▶ **TASK GOAL**: Please report how many lines of the following entries hold the word "message", giving the number alone.

▶ **RECORDS FOR THE TASK**:

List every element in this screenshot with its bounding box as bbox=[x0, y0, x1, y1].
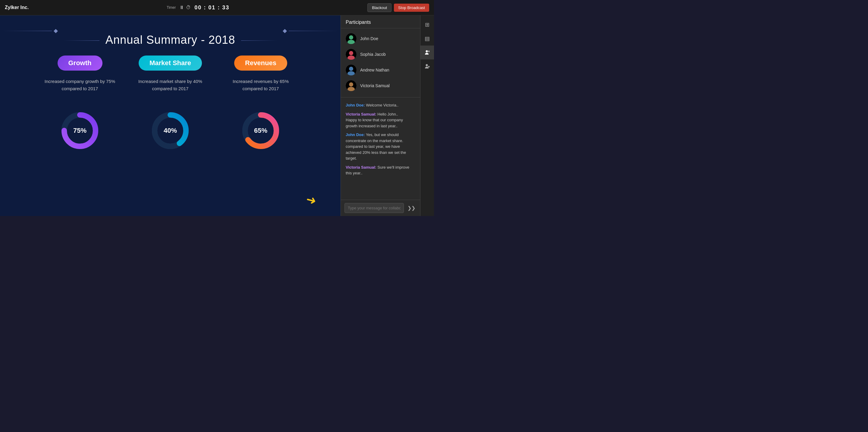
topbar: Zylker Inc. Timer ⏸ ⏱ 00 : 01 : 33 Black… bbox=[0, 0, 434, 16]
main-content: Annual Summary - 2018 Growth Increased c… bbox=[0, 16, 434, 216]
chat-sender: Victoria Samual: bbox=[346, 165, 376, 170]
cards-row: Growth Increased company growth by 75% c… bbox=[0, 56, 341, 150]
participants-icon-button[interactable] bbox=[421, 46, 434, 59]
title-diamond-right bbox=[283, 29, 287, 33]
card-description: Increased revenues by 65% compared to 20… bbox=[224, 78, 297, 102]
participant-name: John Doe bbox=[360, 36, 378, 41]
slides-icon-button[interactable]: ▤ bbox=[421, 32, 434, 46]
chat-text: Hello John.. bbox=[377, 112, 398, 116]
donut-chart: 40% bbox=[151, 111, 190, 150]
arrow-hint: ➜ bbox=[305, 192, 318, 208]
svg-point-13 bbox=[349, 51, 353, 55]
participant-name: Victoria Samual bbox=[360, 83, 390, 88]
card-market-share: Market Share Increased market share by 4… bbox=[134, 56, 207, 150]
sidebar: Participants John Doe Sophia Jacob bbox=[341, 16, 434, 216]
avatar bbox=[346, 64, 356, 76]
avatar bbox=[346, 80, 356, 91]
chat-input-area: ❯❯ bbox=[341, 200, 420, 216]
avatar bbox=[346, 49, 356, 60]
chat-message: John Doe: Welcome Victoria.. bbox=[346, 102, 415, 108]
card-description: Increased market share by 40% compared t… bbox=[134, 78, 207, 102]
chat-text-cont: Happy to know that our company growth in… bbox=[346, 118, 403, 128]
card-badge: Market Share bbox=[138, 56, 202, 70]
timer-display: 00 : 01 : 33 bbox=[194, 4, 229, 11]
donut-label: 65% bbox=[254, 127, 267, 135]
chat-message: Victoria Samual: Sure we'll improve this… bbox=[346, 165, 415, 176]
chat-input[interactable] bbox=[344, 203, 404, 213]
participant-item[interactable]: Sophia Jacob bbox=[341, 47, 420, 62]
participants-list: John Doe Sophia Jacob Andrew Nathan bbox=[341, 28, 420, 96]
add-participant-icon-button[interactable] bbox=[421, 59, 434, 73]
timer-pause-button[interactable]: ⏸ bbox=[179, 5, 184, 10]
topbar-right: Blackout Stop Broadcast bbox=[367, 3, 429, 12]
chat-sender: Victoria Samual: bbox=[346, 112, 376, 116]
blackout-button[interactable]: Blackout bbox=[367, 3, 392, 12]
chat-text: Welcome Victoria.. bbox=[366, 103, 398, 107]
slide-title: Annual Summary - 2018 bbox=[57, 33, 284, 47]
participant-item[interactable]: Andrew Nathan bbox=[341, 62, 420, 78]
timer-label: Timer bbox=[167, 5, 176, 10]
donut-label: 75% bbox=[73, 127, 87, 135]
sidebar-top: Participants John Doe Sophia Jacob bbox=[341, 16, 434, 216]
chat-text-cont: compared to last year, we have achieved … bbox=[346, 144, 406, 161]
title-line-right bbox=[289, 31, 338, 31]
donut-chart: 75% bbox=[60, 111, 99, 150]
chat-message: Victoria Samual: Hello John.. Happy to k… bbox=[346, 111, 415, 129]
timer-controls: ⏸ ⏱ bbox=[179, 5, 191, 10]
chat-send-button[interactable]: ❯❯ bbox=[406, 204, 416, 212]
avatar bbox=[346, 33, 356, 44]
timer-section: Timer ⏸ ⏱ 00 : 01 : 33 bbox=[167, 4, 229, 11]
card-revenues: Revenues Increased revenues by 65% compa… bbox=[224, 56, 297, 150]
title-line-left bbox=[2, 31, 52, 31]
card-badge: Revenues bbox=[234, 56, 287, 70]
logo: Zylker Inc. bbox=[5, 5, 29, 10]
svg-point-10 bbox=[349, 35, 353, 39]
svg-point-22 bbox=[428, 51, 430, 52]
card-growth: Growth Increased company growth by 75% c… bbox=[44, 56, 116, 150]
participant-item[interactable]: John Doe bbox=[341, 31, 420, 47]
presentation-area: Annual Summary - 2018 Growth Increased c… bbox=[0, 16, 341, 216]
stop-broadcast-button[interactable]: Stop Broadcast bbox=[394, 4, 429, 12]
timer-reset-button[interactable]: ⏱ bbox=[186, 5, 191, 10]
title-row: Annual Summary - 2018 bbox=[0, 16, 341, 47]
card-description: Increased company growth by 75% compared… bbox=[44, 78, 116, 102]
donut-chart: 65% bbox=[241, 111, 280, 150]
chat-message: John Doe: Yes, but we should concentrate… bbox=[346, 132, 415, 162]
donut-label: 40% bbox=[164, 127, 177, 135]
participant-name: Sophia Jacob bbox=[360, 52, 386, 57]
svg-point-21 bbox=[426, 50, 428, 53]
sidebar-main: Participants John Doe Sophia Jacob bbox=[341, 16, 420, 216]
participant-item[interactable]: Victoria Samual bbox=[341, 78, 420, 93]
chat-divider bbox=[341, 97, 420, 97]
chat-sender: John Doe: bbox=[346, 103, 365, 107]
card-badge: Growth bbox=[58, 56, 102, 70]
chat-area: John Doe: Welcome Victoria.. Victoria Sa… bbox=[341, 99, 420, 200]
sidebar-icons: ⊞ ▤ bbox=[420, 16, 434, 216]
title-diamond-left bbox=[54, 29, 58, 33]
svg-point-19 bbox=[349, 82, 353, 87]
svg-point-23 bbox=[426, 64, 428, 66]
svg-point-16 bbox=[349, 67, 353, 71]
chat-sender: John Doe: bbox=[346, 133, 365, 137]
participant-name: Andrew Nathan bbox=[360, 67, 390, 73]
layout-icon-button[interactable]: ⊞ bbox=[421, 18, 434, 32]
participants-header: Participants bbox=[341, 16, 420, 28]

▶ **RESPONSE BELOW**: 4